Your task: Retype each entry below precisely as it reads.

(Page-level text extractions)
################
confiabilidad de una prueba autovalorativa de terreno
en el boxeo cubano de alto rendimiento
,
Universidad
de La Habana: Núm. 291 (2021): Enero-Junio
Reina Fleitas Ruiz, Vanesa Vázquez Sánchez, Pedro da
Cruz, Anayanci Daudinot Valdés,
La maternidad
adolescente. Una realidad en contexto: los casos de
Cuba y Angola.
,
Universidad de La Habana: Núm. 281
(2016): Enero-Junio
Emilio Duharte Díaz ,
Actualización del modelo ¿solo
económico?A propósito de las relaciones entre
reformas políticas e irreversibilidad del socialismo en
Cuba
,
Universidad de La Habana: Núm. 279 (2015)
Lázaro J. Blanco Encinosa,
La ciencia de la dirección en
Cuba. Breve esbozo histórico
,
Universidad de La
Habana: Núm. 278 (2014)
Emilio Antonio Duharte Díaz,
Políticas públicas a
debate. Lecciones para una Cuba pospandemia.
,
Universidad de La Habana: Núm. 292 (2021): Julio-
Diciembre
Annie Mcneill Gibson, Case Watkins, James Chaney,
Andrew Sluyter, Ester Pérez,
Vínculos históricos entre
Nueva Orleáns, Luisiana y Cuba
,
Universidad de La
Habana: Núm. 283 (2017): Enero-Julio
################
Reply:
confiabilidad de una prueba autovalorativa de terreno
en el boxeo cubano de alto rendimiento
,
Universidad
de La Habana: Núm. 291 (2021): Enero-Junio
Reina Fleitas Ruiz, Vanesa Vázquez Sánchez, Pedro da
Cruz, Anayanci Daudinot Valdés,
La maternidad
adolescente. Una realidad en contexto: los casos de
Cuba y Angola.
,
Universidad de La Habana: Núm. 281
(2016): Enero-Junio
Emilio Duharte Díaz ,
Actualización del modelo ¿solo
económico?A propósito de las relaciones entre
reformas políticas e irreversibilidad del socialismo en
Cuba
,
Universidad de La Habana: Núm. 279 (2015)
Lázaro J. Blanco Encinosa,
La ciencia de la dirección en
Cuba. Breve esbozo histórico
,
Universidad de La
Habana: Núm. 278 (2014)
Emilio Antonio Duharte Díaz,
Políticas públicas a
debate. Lecciones para una Cuba pospandemia.
,
Universidad de La Habana: Núm. 292 (2021): Julio-
Diciembre
Annie Mcneill Gibson, Case Watkins, James Chaney,
Andrew Sluyter, Ester Pérez,
Vínculos históricos entre
Nueva Orleáns, Luisiana y Cuba
,
Universidad de La
Habana: Núm. 283 (2017): Enero-Julio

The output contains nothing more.